Arrieta spent time on the Triple-A level during the 2009, 2010, 2012 and 2013 seasons, needing a change of scenery for whatever reason – the difficulty of pitching in the American League East, some friction between Dan Duquette’s front office and Buck Showalter’s dugout, an awkward clubhouse fit.
That flip deal in the middle of the 2013 season – essentially cashing in 15 Scott Feldman starts and reserve catcher Steve Clevenger for Arrieta and hard-throwing reliever Pedro Strop – will go down as a franchise-altering trade for Epstein’s front office.
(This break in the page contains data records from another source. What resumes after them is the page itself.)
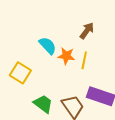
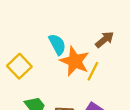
orange star: (66, 56) -> (75, 61), size x1.5

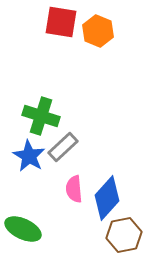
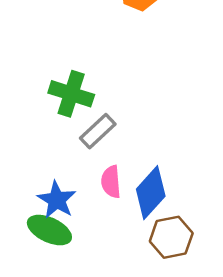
blue star: (29, 156) -> (57, 200), moved

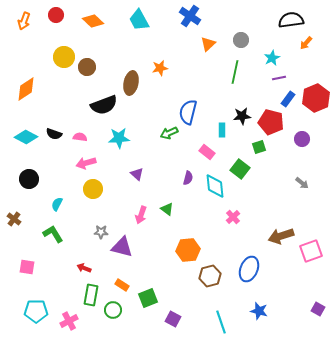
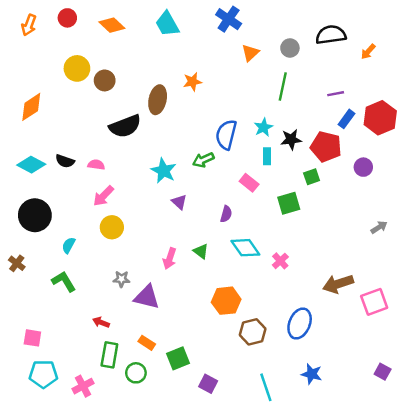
black semicircle: (291, 20) -> (331, 35), moved
cyan star: (272, 58) -> (263, 127), moved
cyan star: (119, 138) -> (164, 171), moved, turned 30
pink arrow: (86, 163) -> (103, 196), turned -30
green square: (240, 169) -> (289, 203), turned 36
purple triangle: (137, 174) -> (179, 202), moved
black circle: (29, 179) -> (35, 215), size x1.4
gray arrow: (302, 183) -> (379, 227), moved, turned -72
cyan diamond: (215, 186) -> (245, 248), moved, turned -30
pink square: (27, 267) -> (32, 338), moved

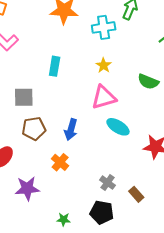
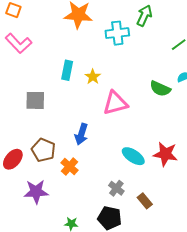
yellow star: (104, 65) -> (93, 77), moved
cyan ellipse: (118, 127) -> (133, 156), moved
brown pentagon: (34, 129) -> (43, 150), moved, turned 30

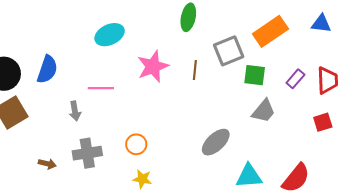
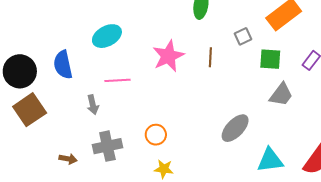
cyan ellipse: (110, 35) -> (107, 36), moved
gray square: (229, 51) -> (243, 36), size x0.6
blue semicircle: (47, 69) -> (63, 65), turned 152

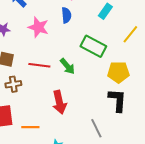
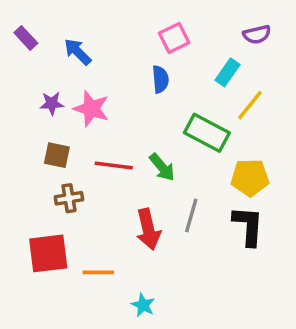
pink star: (38, 27) -> (91, 109), moved
yellow line: (130, 34) -> (250, 105), moved
gray line: (96, 128) -> (191, 215), moved, turned 42

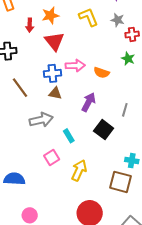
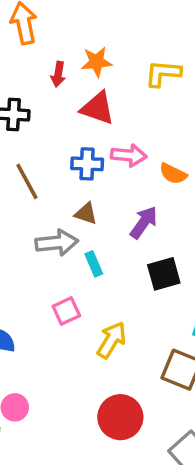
yellow L-shape: (88, 17) -> (163, 73), turned -70
red triangle: (54, 41) -> (98, 108), turned -40
brown triangle: (55, 93) -> (86, 213), moved
black square: (104, 130) -> (164, 274), turned 30
cyan rectangle: (69, 136) -> (94, 264), moved

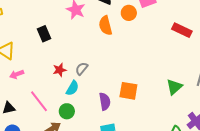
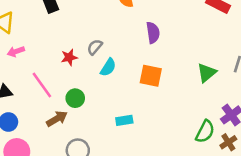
red star: (60, 70) -> (69, 57), moved
cyan semicircle: (72, 88) -> (108, 67), moved
purple semicircle: (105, 101) -> (153, 33), moved

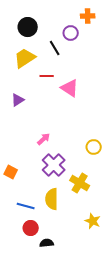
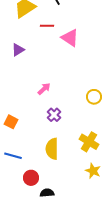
purple cross: (54, 165) -> (54, 115), size x0.6
yellow cross: (80, 183) -> (89, 142), moved
blue line: (26, 206) -> (13, 156), moved

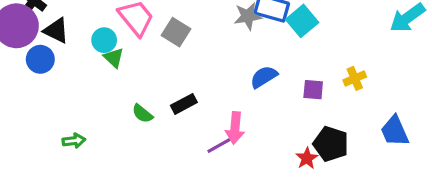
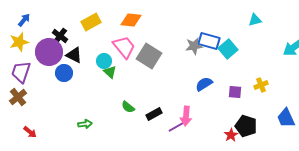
gray square: (176, 32) -> (149, 56), size x1.4
black rectangle: (184, 104) -> (154, 114), moved

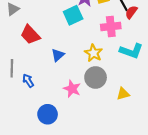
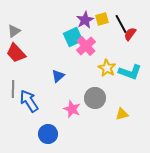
pink cross: (111, 26) -> (86, 46), moved, turned -36
red trapezoid: (30, 35) -> (16, 53), moved
yellow star: (93, 53) -> (107, 68), moved
blue arrow: (28, 81) -> (29, 101), size x1.6

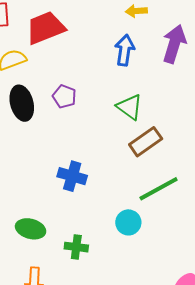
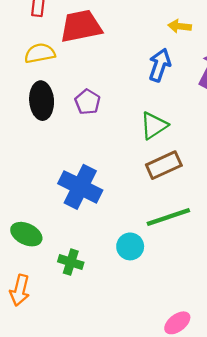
green triangle: (130, 107) -> (154, 126), turned 40
blue cross: (72, 176) -> (80, 187), size x1.4

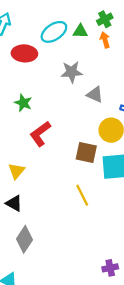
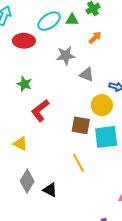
orange arrow: (105, 40) -> (95, 38), moved, turned 64
yellow triangle: (16, 171) -> (20, 144), turned -42
black triangle: (14, 203) -> (50, 190), moved
gray diamond: (24, 239) -> (27, 181), moved

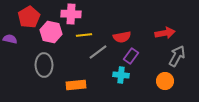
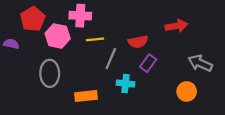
red arrow: (165, 33) -> (176, 26), moved
gray line: (98, 52) -> (111, 59), turned -30
gray arrow: (177, 56) -> (200, 63), turned -95
cyan cross: (121, 75) -> (126, 84), moved

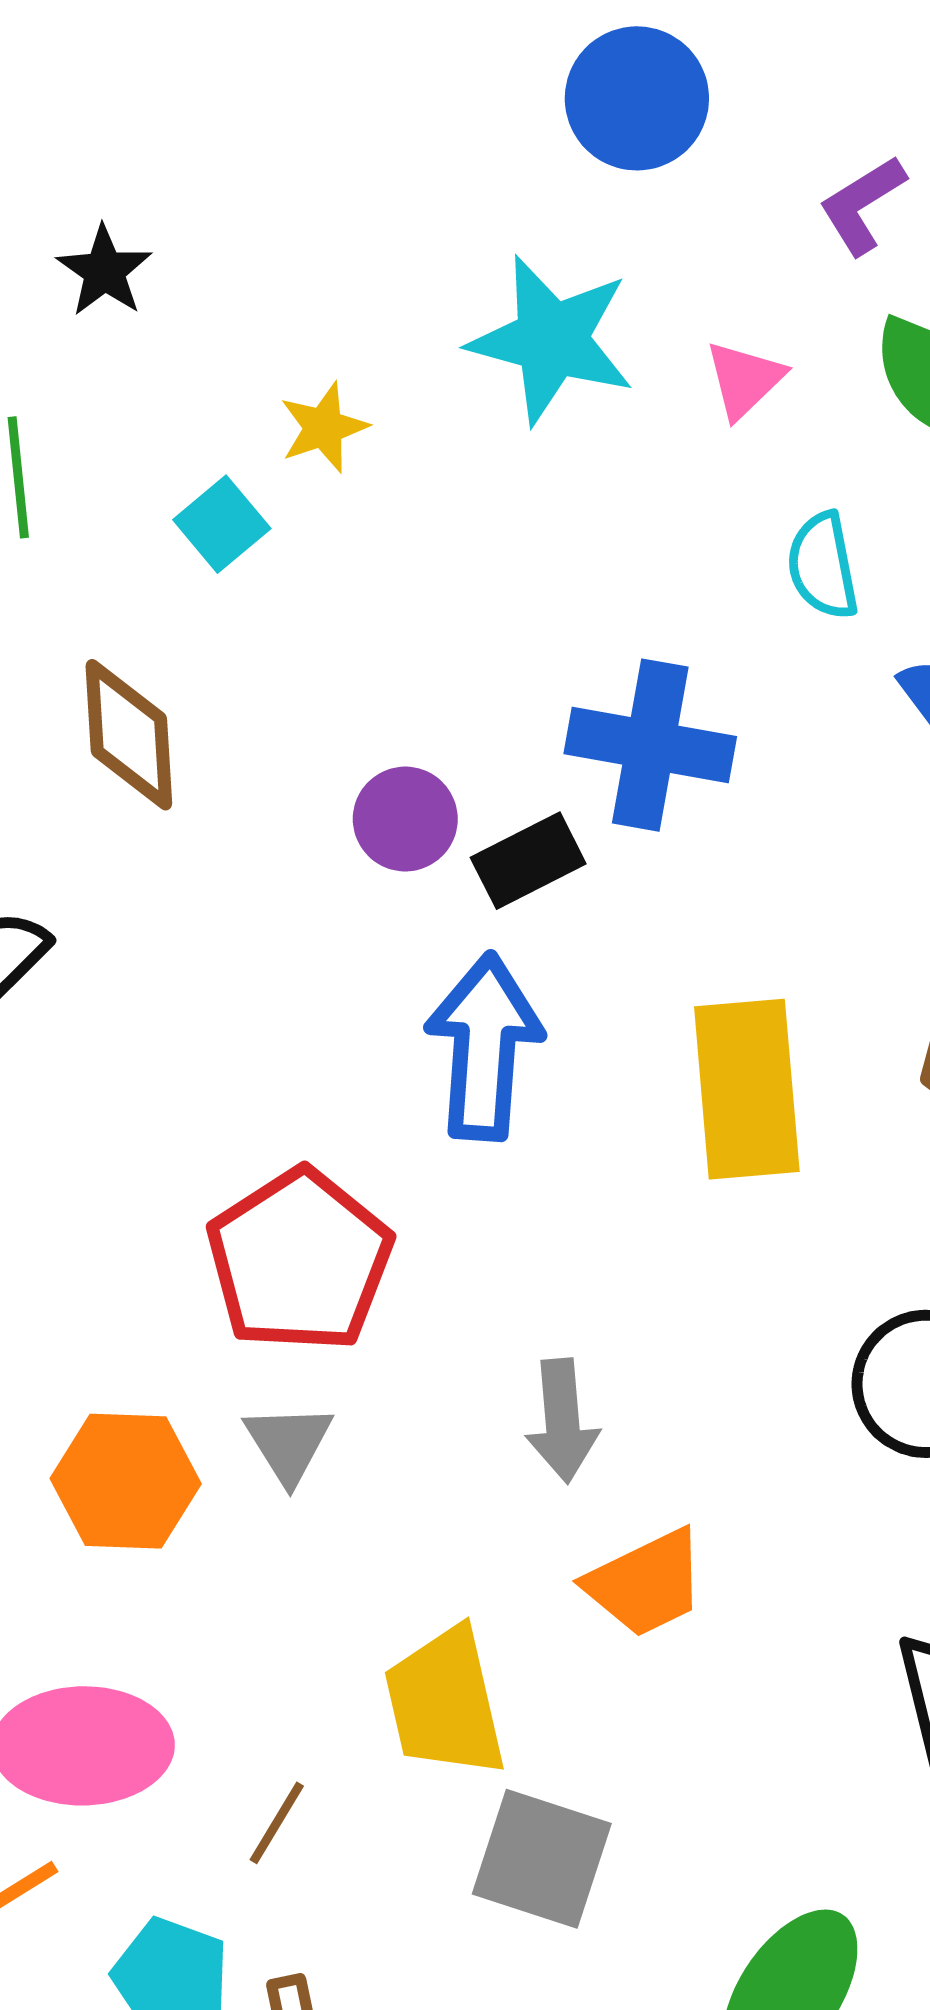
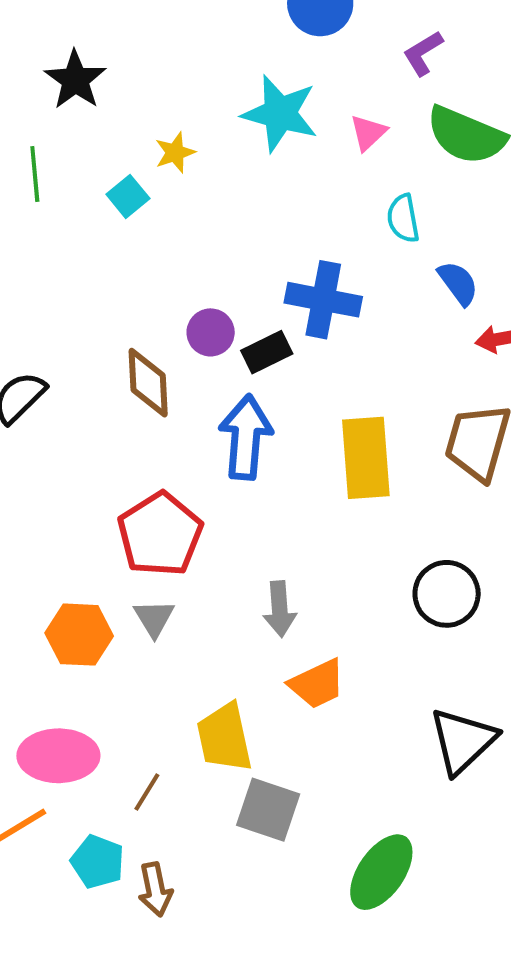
black star: (104, 271) -> (75, 80), size x1.4
brown diamond: (129, 735) -> (148, 383), moved

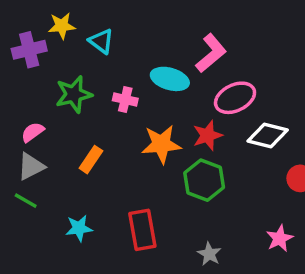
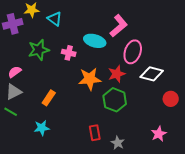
pink ellipse: (235, 98) -> (133, 52), turned -45
orange rectangle: (91, 160) -> (49, 98), moved
red rectangle: (142, 230) -> (95, 133), moved, size x0.7

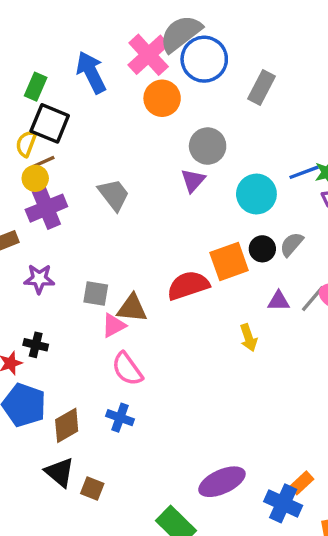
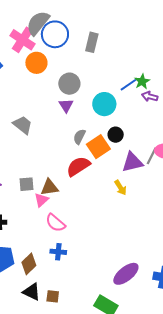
gray semicircle: (292, 244) -> (79, 137), moved
purple triangle: (279, 301) -> (132, 162), size x1.6

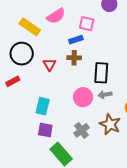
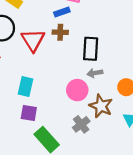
red triangle: (50, 65) -> (33, 40), size x1.6
pink circle: (83, 97) -> (77, 90), moved
gray cross: (81, 130) -> (81, 124), moved

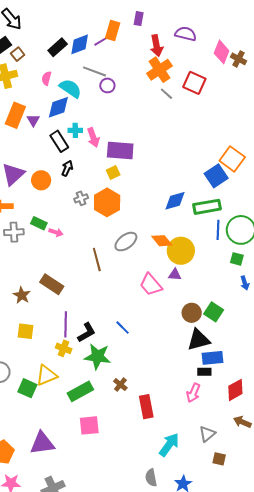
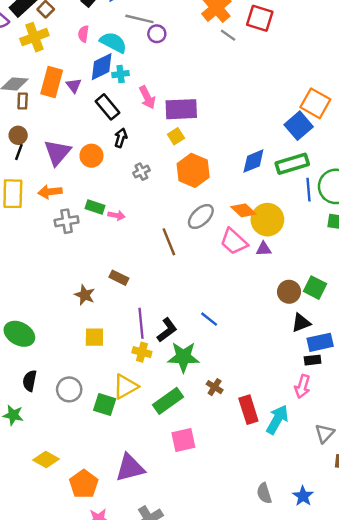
cyan cross: (75, 130) -> (121, 74), moved
orange hexagon: (107, 202) -> (193, 170), moved
brown rectangle: (52, 284) -> (119, 278), size x0.7
pink trapezoid: (151, 285) -> (234, 242), moved
black triangle: (199, 340) -> (301, 323), size x0.7
cyan arrow: (169, 445) -> (277, 420), moved

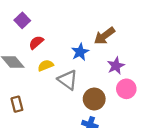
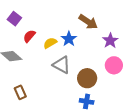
brown arrow: (104, 36) -> (88, 22), turned -102
yellow semicircle: (46, 65) -> (50, 43), moved
purple star: (116, 66) -> (110, 41), moved

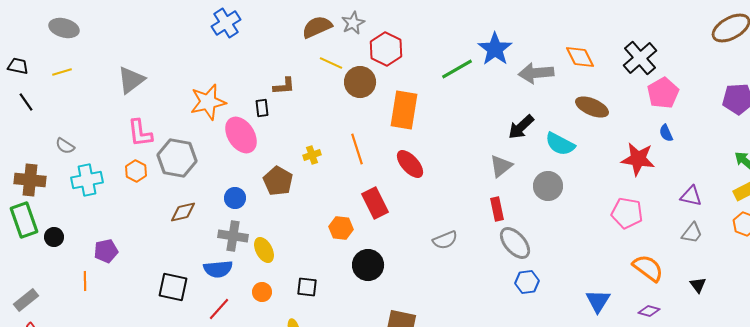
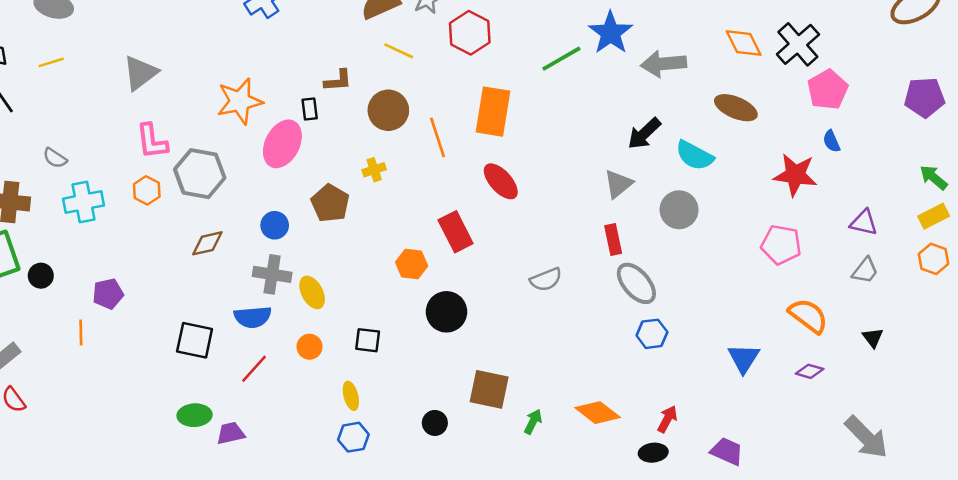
orange diamond: (580, 57) -> (744, 43), moved
brown circle: (360, 82) -> (388, 110), moved
pink ellipse: (241, 135) -> (282, 144), turned 60
orange line: (357, 149) -> (437, 137), moved

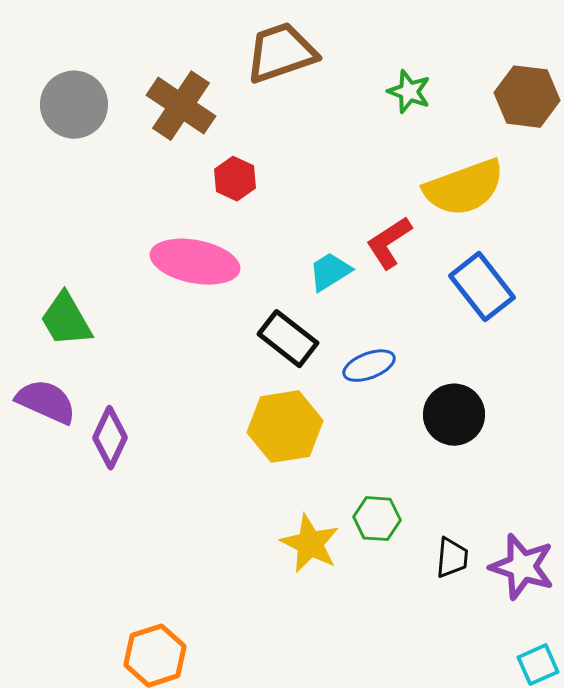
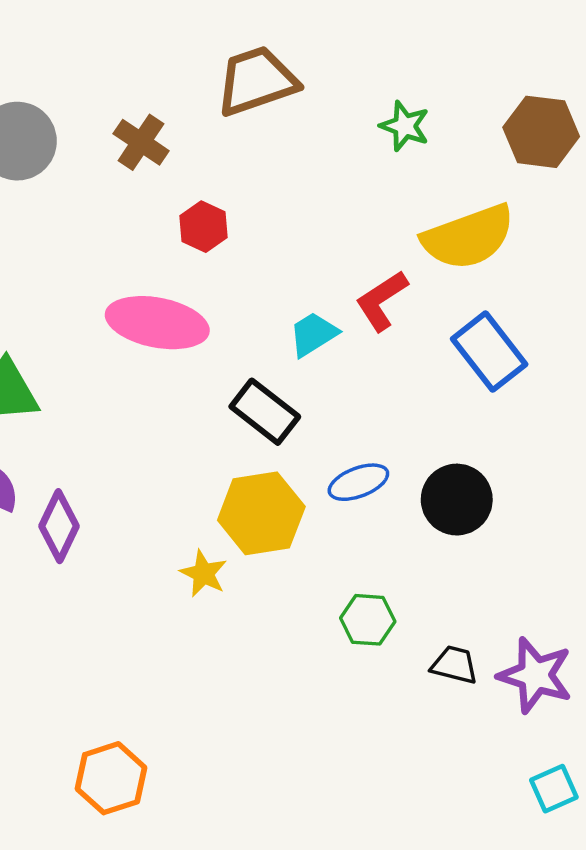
brown cross: (181, 106) -> (141, 142), size x0.7
blue ellipse: (369, 366) -> (358, 482), moved
yellow star: (310, 544) -> (204, 574), moved, size x0.7
black trapezoid: (452, 558) -> (454, 665), turned -81

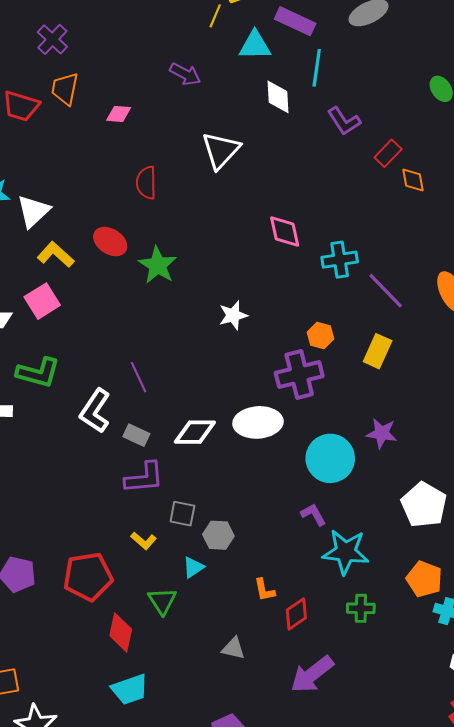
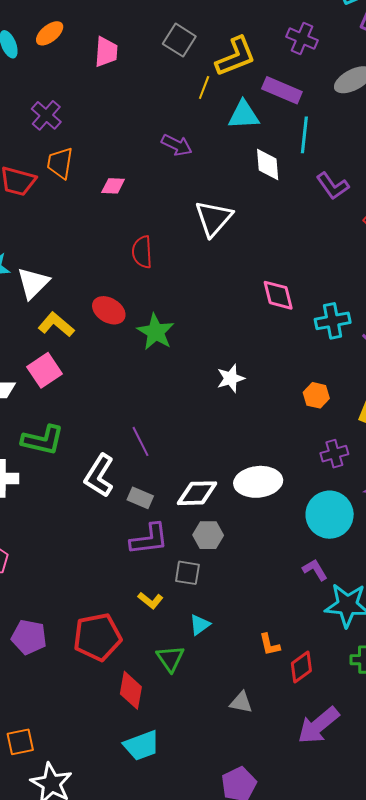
purple cross: (299, 374) -> (334, 454), moved, size x0.6
gray hexagon: (218, 535) -> (208, 535), moved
“Once I was able to not worry about the moves happening above me,” Arrieta said, “or when I was going to get another opportunity, I understood that the most important thing for me to put emphasis on was just continuing to try and get better.”
The Cubs encouraged Arrieta to throw with his natural crossfire motion, gave him an opportunity to hit the reset button and watched him develop a fanatical workout routine.
Arrieta clicked with pitching coach Chris Bosio, obsessed over his nutrition and absorbed all the scouting reports, allowing him to throw almost 250 innings this year, including the playoffs.
Arrieta is now only the fifth pitcher in franchise history to win this award, joining an elite list that includes Greg Maddux (1992), Rick Sutcliffe (1984), Bruce Sutter (1979) and Fergie Jenkins (1971).
Now that Arrieta has that kind of juice, you figure Greinke will have to listen if the 2015 NL Cy Young Award winner calls.